Last month, the tiny Balkan nation of Kosovo narrowly avoided an energy crisis by reaching a deal with two private property owners to access some of the lignite coal it needs to supply its power plants. Several weeks earlier, the state-owned power company, KEK, had come dangerously close to running out of coal after villagers living near the reserves requested more money to resettle.
The situation had raised the question of whether Europe’s newest nation might be on the edge of a complete energy collapse, as KEK only possessed two weeks’ worth of reserves. It exposed the extent to which many developing countries still depend on coal as the most cost-efficient resource to meet their energy needs. Furthermore, it demonstrates how despite recent restrictions on funding for coal plants, institutional investors like the World Bank – which has been funding a new lignite coal-fired power plant in Kosovo – sometimes decides that, in rare cases, fossil fuels are the only feasible option.
Economics of coal
There are many economic arguments at play when discussing Kosovo’s energy security and the benefits of coal. One of them being that Kosovo sits on the 5h largest reserve of lignite coal in the world. Given the counties experience in mining this fossil fuel, and the reliability of this energy source, it makes sense to continue with what they know. Transitioning to green energy sources will take political will. Even wealthier countries like Germany have struggled to achieve the transition to a low-carbon energy system based mainly on renewables – and at 40% of the country’s energy mix, coal still accounts for the backbone of its energy supply.

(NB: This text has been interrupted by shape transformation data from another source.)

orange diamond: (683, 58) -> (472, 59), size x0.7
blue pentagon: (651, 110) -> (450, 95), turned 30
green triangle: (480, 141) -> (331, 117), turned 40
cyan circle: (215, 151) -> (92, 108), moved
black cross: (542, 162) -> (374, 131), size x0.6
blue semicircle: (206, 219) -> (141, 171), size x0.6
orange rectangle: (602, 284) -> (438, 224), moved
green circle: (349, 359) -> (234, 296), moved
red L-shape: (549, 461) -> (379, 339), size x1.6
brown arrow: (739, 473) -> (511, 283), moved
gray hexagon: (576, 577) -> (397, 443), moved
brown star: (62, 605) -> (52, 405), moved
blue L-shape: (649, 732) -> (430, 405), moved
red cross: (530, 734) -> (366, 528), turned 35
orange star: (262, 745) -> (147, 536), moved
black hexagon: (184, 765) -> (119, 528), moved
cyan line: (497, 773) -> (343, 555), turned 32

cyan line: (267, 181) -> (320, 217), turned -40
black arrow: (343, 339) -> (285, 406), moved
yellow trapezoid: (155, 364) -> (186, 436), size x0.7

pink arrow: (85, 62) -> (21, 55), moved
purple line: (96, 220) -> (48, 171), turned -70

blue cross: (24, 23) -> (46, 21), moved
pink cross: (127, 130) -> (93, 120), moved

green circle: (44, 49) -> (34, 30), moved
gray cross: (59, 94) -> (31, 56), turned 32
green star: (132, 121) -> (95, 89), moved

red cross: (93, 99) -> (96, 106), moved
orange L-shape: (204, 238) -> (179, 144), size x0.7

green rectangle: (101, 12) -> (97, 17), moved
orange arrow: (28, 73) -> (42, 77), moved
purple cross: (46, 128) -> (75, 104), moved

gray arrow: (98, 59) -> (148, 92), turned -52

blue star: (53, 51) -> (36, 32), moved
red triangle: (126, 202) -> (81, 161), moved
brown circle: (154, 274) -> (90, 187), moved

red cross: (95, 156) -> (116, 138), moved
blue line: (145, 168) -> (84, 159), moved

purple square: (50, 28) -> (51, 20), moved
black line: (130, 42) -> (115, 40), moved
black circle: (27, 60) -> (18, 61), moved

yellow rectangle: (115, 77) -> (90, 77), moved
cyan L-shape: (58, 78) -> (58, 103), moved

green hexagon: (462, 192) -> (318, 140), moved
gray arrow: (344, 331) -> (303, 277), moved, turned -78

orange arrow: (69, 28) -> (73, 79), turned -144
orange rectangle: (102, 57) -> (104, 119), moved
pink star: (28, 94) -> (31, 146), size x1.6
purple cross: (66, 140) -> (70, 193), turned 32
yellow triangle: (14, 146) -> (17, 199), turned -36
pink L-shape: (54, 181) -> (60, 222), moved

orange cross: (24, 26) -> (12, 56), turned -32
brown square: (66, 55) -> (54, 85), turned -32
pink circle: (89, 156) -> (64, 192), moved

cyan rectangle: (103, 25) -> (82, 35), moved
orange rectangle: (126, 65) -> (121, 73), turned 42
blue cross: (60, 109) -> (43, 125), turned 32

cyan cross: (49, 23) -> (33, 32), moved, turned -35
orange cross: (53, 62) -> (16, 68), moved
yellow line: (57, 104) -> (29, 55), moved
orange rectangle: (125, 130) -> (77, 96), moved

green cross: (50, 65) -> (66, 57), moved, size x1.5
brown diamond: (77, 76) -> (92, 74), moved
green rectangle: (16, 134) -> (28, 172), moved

There are also a number of challenges unique to Kosovo that have led to continued investments in the coal sector. As the World Bank was examining plans to create a new, updated coal plant, Kosovo was still relying on two lignite coal power plants, which are 47 and 36 years old, to service 97% of the country’s energy needs. Due to current inefficiencies in coal production, energy theft and an outdated grid, blackouts remain a fact of life for many Kosovars and are a major drag on the economy.
According to government figures, unreliable supplies are estimated to account for private sector losses of £251 million every year, or about 4% of the country’s GDP. It was due in large part to these lingering discrepancies that in 2011, the World Bank concluded in a report that Kosovo’s rising energy needs could only be met cost-effectively by building a new, updated coal plant. One of the independent reviewers of the report, Professor Wladyslaw Mielczarski, said that despite the fact that wind and solar prices have since decreased rapidly, “very little has changed” and coal remains the only viable choice for Kosovo.
There is a consensus that Kosovo’s energy crisis needs to be resolved – and quickly – however, a coal dominated future has been challenged by Dr Daniel Kammen, professor at UC Berkeley. He believes energy security “can be created through investigation of new energy efficiency, renewable energy, and the wise use of fossil fuel resources”. And while Kosovars’ health is threatened by the pollution caused by out-dated coal plants, their lives are equally placed at risk by winter power outages.
While the energy crisis in a country like Kosovo is relatively unique, especially in a European country, similar dilemmas can be seen in Africa, where more than 600 million people still lack access to electricity. Despite the fact that countries such as Tanzania, Kenya, and Nigeria possess vast, largely untapped coal reserves, few of them, except for a few outliers like South Africa, have managed to exploit their resources.
Faced with the pressing need to quickly and affordably ramp up energy generation capacity in Africa, lawmakers such as Nigerian Finance Minister Kemi Adeosun and former UN leaders like Kofi Annan have urged governments and international bodies to adopt every available solution, from solar, to coal deposits to geothermal, to light up and power the continent. Speaking at the launch of the Africa Progress Panel’s latest report on the issue, Annan was among those to acknowledge the perceived hypocrisy of developed nations that have industrialized on fossil fuels and are now denying developing countries the same advantages. In July, for instance, Japan agreed to provide up to $6 billion to support power plant construction and clean coal technologies in partnership with the African Development Bank. The initiative will finance high-efficiency coal-fired plants that use clean coal technology to help meet Africa’s energy demand.
Despite the logic of relying on a broad base of energy solutions, both the World Bank and the EU have rendered it nearly impossible to consider financing coal power plants. In 2013, the bank placed restrictions on funding for coal power projects in “rare circumstances” to meet “basic energy needs in countries with no feasible alternatives.” The European Investment Bank followed suit shortly thereafter. In a rare example of more measured policy coming from the White House, the Trump administration has taken steps to address these discrepancies, announcing that it will encourage its delegates at the multilateral development banks (MDBs) to help countries access and use fossil fuels more cleanly and efficiently.
The Balkans’ latest energy crisis puts the spotlight on how developing countries in particular are likely to continue relying on carbon-based resources for base load power. A long drought and high temperatures across the Western Balkans slammed hydropower output and sent energy prices surging, forcing some countries such as Albania to import energy. Hopefully, with more measured policies and support from the MDBs, these states might soon have the capacity to weather such crises on their own.